Data shown:
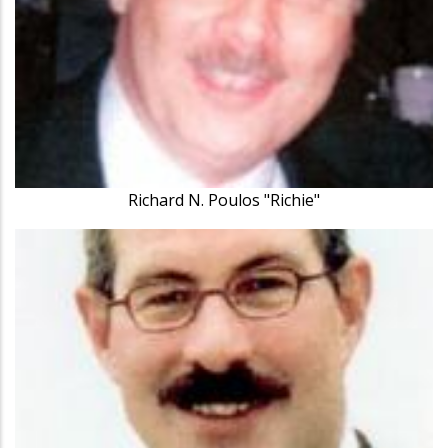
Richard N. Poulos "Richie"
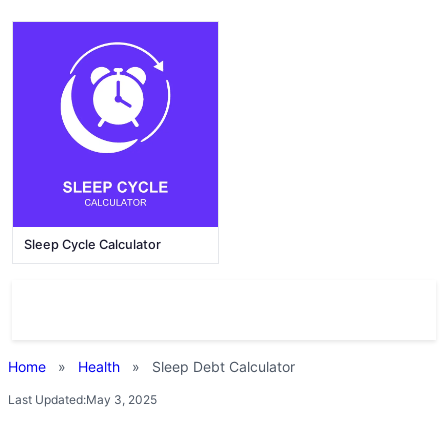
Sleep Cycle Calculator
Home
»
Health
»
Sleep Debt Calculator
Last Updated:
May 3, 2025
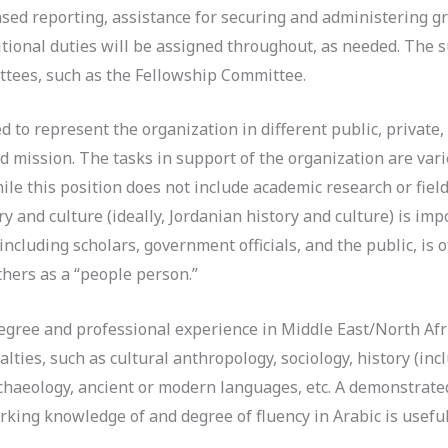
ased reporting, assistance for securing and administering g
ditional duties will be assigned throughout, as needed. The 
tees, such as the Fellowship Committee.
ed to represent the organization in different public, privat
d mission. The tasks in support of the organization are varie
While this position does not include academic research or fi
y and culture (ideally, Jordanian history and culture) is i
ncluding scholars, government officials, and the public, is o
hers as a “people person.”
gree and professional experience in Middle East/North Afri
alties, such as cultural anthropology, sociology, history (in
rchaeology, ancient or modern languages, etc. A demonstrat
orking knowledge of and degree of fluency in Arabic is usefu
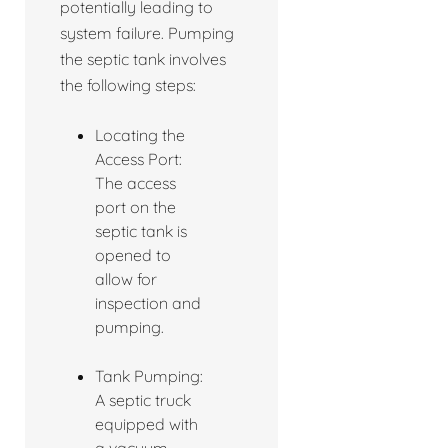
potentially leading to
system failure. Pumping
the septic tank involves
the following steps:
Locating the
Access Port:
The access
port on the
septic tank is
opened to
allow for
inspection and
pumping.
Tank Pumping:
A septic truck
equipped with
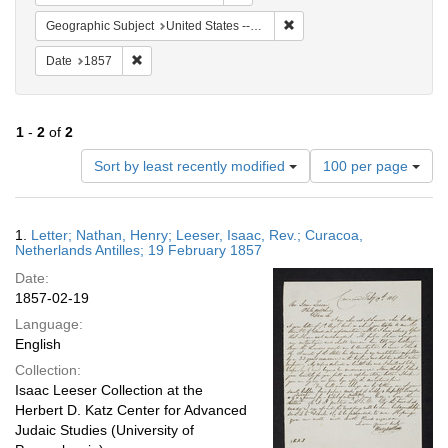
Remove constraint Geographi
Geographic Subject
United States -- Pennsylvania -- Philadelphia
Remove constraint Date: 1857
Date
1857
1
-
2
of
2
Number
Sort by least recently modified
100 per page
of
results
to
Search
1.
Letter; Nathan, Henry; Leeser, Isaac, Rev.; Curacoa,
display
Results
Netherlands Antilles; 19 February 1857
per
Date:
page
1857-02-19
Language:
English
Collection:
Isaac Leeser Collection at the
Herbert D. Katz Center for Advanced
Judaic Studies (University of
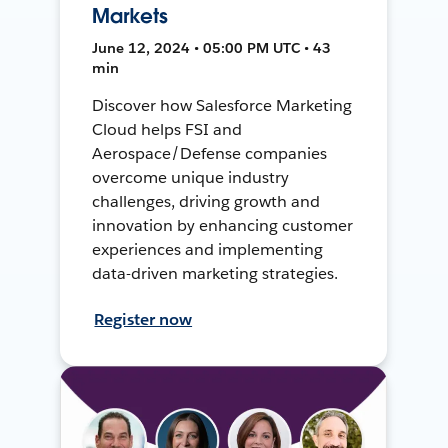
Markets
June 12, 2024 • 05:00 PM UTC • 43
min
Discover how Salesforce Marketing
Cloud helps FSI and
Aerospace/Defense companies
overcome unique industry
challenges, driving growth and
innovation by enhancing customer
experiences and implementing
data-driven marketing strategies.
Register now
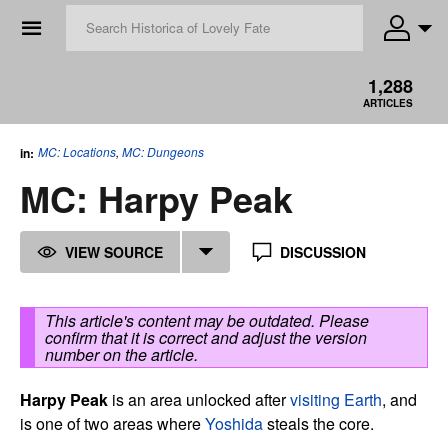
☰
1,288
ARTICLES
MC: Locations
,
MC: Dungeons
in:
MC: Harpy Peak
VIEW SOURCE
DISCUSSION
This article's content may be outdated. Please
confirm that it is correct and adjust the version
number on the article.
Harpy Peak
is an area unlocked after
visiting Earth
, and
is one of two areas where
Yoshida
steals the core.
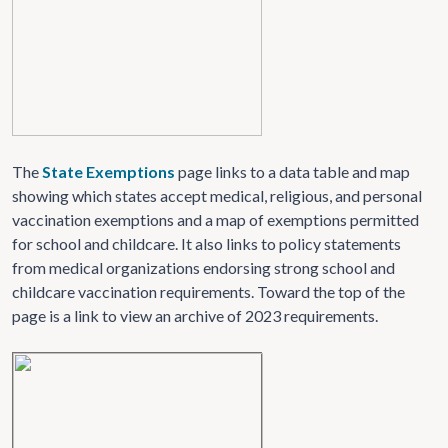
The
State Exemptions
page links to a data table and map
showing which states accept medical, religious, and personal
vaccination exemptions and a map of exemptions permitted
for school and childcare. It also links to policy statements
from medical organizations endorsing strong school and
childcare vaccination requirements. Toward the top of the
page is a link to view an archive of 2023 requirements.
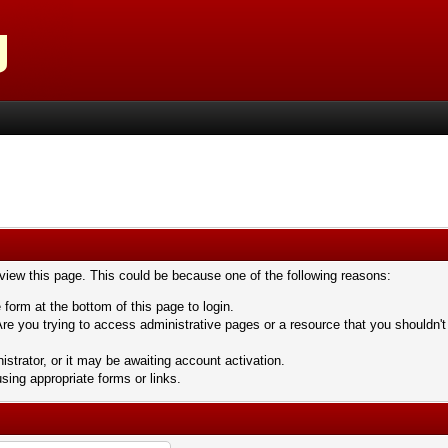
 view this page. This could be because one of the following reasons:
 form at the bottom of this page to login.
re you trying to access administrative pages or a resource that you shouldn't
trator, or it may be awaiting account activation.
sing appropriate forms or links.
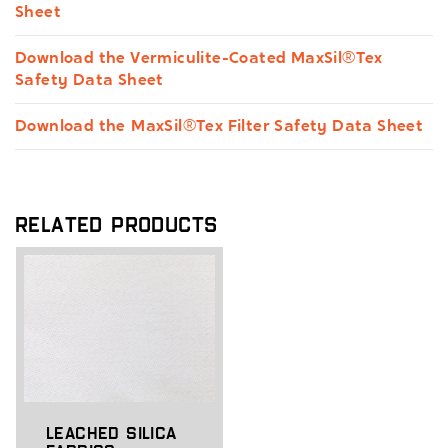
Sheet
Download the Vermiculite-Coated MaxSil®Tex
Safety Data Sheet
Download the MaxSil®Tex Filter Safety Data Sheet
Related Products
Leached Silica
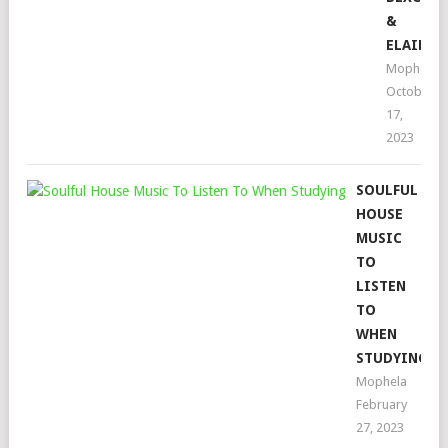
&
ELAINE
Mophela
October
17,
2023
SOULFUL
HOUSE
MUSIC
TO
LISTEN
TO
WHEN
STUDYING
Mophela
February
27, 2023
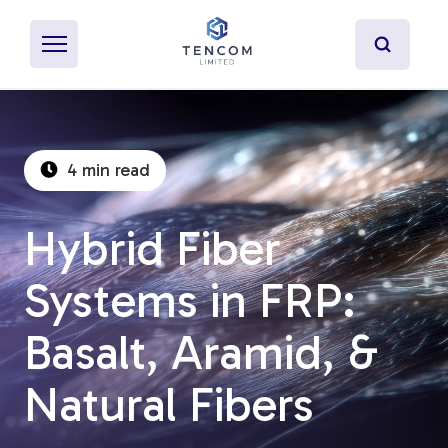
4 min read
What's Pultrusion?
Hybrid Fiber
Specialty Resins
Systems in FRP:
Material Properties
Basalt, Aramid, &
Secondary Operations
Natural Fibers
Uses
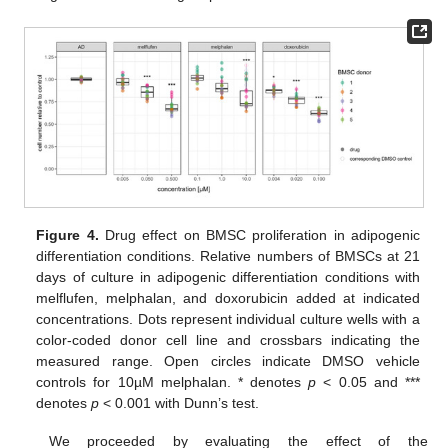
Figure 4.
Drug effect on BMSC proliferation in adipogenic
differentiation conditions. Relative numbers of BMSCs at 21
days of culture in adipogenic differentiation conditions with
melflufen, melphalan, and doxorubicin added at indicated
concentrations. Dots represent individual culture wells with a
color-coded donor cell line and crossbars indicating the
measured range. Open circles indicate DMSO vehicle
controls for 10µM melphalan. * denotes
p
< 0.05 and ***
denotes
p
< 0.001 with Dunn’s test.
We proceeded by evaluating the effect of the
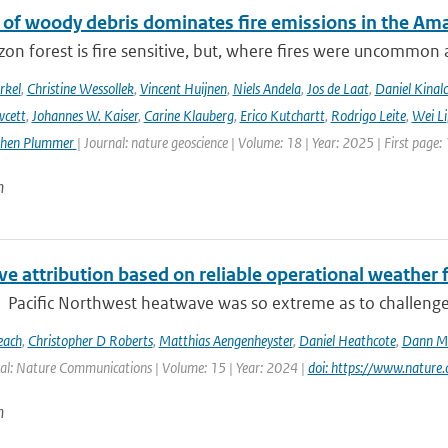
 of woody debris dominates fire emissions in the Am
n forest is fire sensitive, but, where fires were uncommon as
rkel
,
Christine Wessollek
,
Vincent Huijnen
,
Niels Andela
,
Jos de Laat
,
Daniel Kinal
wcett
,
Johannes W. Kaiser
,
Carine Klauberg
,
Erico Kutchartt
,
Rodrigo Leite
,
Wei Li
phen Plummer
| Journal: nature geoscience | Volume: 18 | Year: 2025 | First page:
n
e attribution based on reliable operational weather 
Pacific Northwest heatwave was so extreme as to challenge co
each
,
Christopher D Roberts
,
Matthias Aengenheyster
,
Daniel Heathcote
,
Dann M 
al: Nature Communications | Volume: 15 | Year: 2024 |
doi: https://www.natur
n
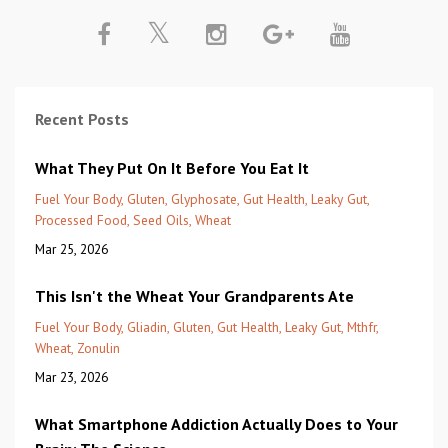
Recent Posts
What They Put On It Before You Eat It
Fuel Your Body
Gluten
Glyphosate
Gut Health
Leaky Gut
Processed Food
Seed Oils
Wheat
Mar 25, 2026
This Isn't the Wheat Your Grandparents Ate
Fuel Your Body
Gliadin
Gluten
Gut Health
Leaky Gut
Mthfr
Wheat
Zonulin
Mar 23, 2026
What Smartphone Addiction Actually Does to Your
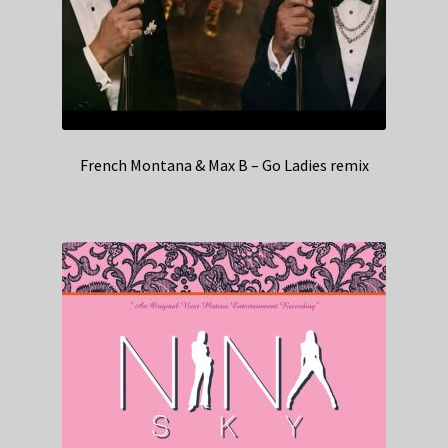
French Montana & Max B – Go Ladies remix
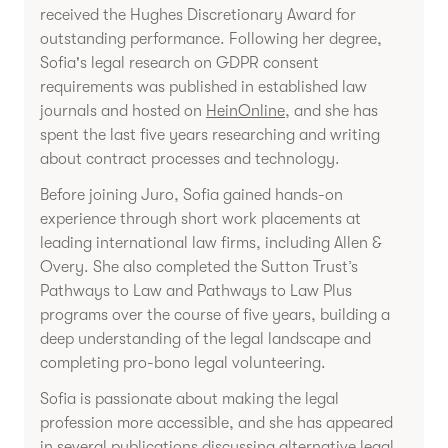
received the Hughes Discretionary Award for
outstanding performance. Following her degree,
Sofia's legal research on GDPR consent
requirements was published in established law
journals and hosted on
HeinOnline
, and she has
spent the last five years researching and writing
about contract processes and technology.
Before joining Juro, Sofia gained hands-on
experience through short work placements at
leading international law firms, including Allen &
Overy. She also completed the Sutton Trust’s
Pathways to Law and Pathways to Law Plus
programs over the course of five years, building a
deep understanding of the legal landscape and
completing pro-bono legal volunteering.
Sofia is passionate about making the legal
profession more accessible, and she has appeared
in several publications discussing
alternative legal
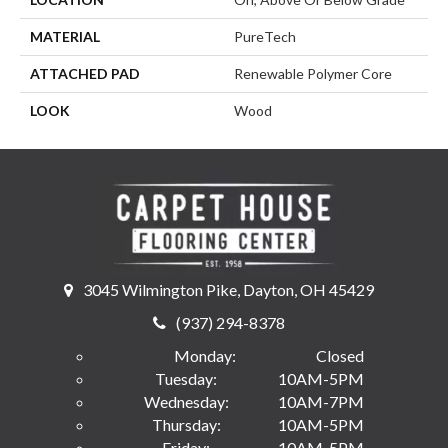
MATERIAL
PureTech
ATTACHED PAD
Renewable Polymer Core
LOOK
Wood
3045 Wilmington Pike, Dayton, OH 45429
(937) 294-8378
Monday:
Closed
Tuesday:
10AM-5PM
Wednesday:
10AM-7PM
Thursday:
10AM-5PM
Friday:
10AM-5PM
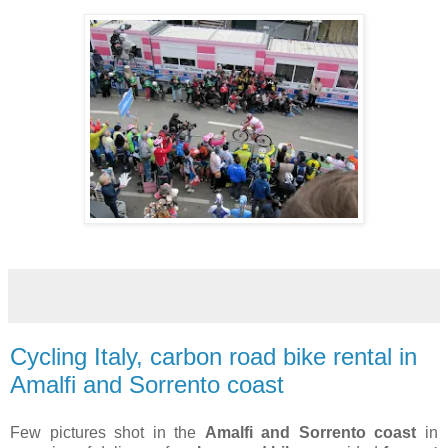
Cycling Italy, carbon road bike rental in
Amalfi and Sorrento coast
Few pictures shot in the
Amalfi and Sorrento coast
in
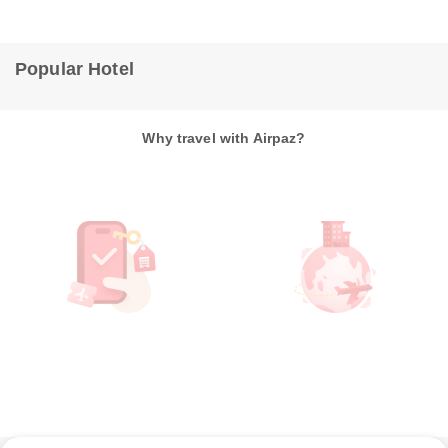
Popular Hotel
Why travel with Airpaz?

Problem statement: Reproduce the entries exactly, from the line with "While this position" to the line with "Register now", both lines included, keeping no pictures.

Response to this task:
While this position does not include academic research or fi
y and culture (ideally, Jordanian history and culture) is i
ncluding scholars, government officials, and the public, is o
hers as a “people person.”
gree and professional experience in Middle East/North Afri
alties, such as cultural anthropology, sociology, history (in
rchaeology, ancient or modern languages, etc. A demonstrat
orking knowledge of and degree of fluency in Arabic is usefu
potentially leading to
system failure. Pumping
the septic tank involves
the following steps:
Locating the
Access Port:
The access
port on the
septic tank is
opened to
allow for
inspection and
pumping.
Tank Pumping:
A septic truck
equipped with
Remove constraint Geographi
Geographic Subject
United States -- Pennsylvania -- Philadelphia
Remove constraint Date: 1857
Date
1857
1
-
2
of
2
Number
Sort by least recently modified
100 per page
of
results
to
Search
1.
Letter; Nathan, Henry; Leeser, Isaac, Rev.; Curacoa,
display
Results
Netherlands Antilles; 19 February 1857
per
Date:
page
1857-02-19
Language:
English
Collection:
Isaac Leeser Collection at the
Herbert D. Katz Center for Advanced
Judaic Studies (University of
Markets
June 12, 2024 • 05:00 PM UTC • 43
min
Discover how Salesforce Marketing
Cloud helps FSI and
Aerospace/Defense companies
overcome unique industry
challenges, driving growth and
innovation by enhancing customer
experiences and implementing
data-driven marketing strategies.
Register now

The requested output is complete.